Plasma levels of leucocyte elastase-generated cross linked fibrin degradation products (E-XDP) are elevated in chronic venous disease.

Patients with chronic venous disease (CVD) have elevated levels of leucocyte elastase (LE) released from the activation of leucocytes. In acute deep venous thrombosis (DVT), LE can degrade fibrin from the thrombus resulting in cross-linked fibrin degradation products (E-XDP) being released into the bloodstream. In patients with CVD the levels and significance of circulating E-XDP are unknown. We aimed to investigate the association between plasma E-XDP concentration and severity of CVD. Levels of E-XDP were quantified with a specific enzyme-linked immunosorbent assay (ELISA) in plasma from 142 consecutively recruited CVD patients (mean age 64 years, (range 23-89), 81 were females and 61 males). Patients were also divided into three groups based on CVD severity using the C-class of the Clinical-Etiological-Anatomical-Pathophysiological (CEAP) classification, with C 0-1 class as the reference group, C 2-3 as the second group and C 4-6 as the third group with the most severely affected patients. We found significantly elevated levels of E-XDP in patients with C 4-6 compared with patients with C 0-1 (p = 0.007) and increased with increasing disease severity across the groups (p = 0.02). Significant independent association was observed between levels of E-XDP and the classes C 4-6 after adjustment for age and sex (p < 0.05), but the association was no longer significant after further adjustment for use of statins, use of anticoagulants and history of DVT (p = 0.247). This exploratory study shows that E-XDP levels are elevated in patients with CVD, encouraging further studies on the role of E-XDP in CVD.

Introduction

Chronic venous disease (CVD) is one of the most common pathologies in the adult western world population [1, 2]. The clinical manifestations of the disease vary from asymptomatic clinical findings like telangiectasies, varicose veins with or without symptoms, to more chronic and symptomatic findings like skin changes and venous leg ulcers, the latter referred to as chronic venous insufficiency (CVI) [3]. The most severe form of CVD, venous ulceration, has a prevalence of about 1% [2]. Clinical manifestations of CVD are commonly assessed by the CEAP-classification (Clinical-Etiology-Anatomy-Pathophysiology), where the C-class grades clinical signs as follows: C0 is no sign of CVD, C1 signs of telangiectasias, C2 presence of varicose veins, C3 presence of oedema, C4 hypostatic skin changes such as hyperpigmentation, eczema, lipodermatosclerosis or corona phlebectatica, C5 healed ulcer and C6 active ulcer [4].

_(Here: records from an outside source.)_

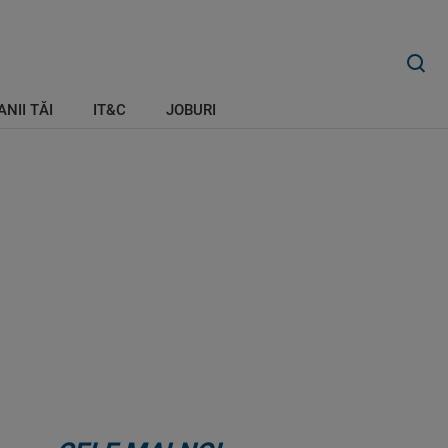
ANII TĂI
IT&C
JOBURI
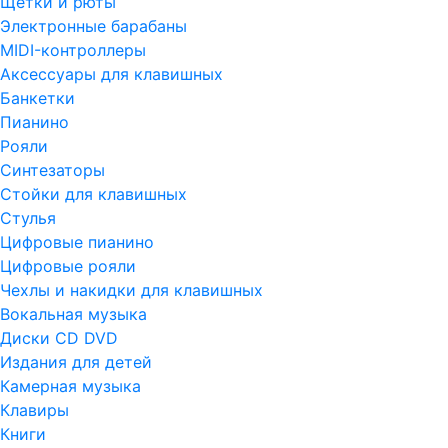
Щетки и рюты
Электронные барабаны
MIDI-контроллеры
Аксессуары для клавишных
Банкетки
Пианино
Рояли
Синтезаторы
Стойки для клавишных
Стулья
Цифровые пианино
Цифровые рояли
Чехлы и накидки для клавишных
Вокальная музыка
Диски CD DVD
Издания для детей
Камерная музыка
Клавиры
Книги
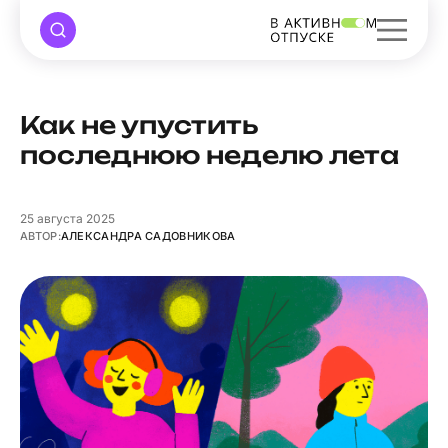
Как не упустить
последнюю неделю лета
25
августа 2025
АВТОР:
АЛЕКСАНДРА САДОВНИКОВА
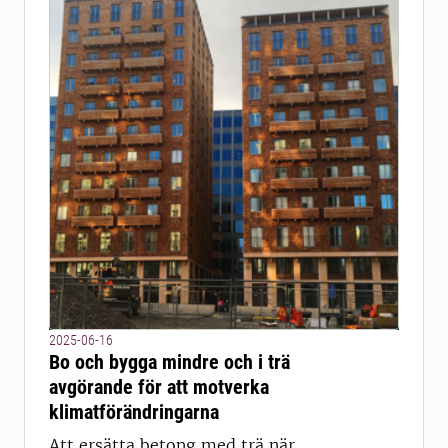
2025-06-16
Bo och bygga mindre och i trä
avgörande för att motverka
klimatförändringarna
Att ersätta betong med trä när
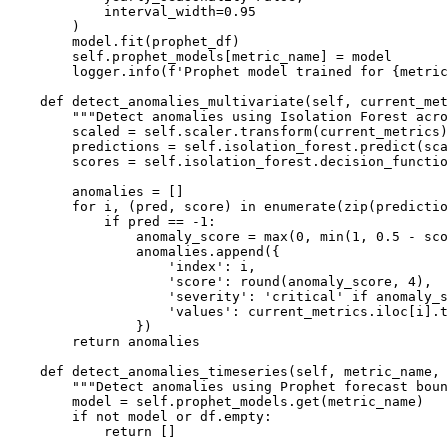
            interval_width=0.95

        )

        model.fit(prophet_df)

        self.prophet_models[metric_name] = model

        logger.info(f'Prophet model trained for {metric
    def detect_anomalies_multivariate(self, current_met
        """Detect anomalies using Isolation Forest acro
        scaled = self.scaler.transform(current_metrics)

        predictions = self.isolation_forest.predict(sca
        scores = self.isolation_forest.decision_functio
        anomalies = []

        for i, (pred, score) in enumerate(zip(predictio
            if pred == -1:

                anomaly_score = max(0, min(1, 0.5 - sco
                anomalies.append({

                    'index': i,

                    'score': round(anomaly_score, 4),

                    'severity': 'critical' if anomaly_s
                    'values': current_metrics.iloc[i].t
                })

        return anomalies

    def detect_anomalies_timeseries(self, metric_name, 
        """Detect anomalies using Prophet forecast boun
        model = self.prophet_models.get(metric_name)

        if not model or df.empty:

            return []
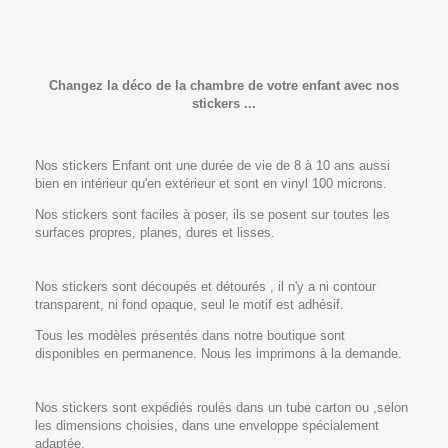
Changez la déco de la chambre de votre enfant avec nos
stickers ...
Nos stickers Enfant ont une durée de vie de 8 à 10 ans aussi
bien en intérieur qu'en extérieur et sont en vinyl 100 microns.
Nos stickers sont faciles à poser, ils se posent sur toutes les
surfaces propres, planes, dures et lisses.
Nos stickers sont découpés et détourés , il n'y a ni contour
transparent, ni fond opaque, seul le motif est adhésif.
Tous les modèles présentés dans notre boutique sont
disponibles en permanence. Nous les imprimons à la demande.
Nos stickers sont expédiés roulés dans un tube carton ou ,selon
les dimensions choisies, dans une enveloppe spécialement
adaptée.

The most common cause of CVD is varicose veins, less common post-thrombotic changes, and rarely venous malformations [5, 6]. A history of deep venous thrombosis (DVT) is commonly associated with worse clinical severity and quality of life in CVD patients [7]. Venous ulcers may also occur secondary to varicose veins. However, it is still unclear why some individuals with venous insufficiency develop skin changes, thus making the clinical diagnosis more complex as it is difficult to predict which patients are at a higher risk of developing venous ulceration. Implementation of solid disease markers could positively contribute to CVD management.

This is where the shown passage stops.